===== Task input =====
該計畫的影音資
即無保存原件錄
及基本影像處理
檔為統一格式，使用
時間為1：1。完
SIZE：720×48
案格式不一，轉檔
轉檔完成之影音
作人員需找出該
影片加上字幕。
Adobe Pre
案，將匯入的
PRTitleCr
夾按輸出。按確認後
=====
### [Problem details]
Copy each of the records above so that nothing differs from the original.

### [Answer to this exercise]
該計畫的影音資
即無保存原件錄
及基本影像處理
檔為統一格式，使用
時間為1：1。完
SIZE：720×48
案格式不一，轉檔
轉檔完成之影音
作人員需找出該
影片加上字幕。
Adobe Pre
案，將匯入的
PRTitleCr
夾按輸出。按確認後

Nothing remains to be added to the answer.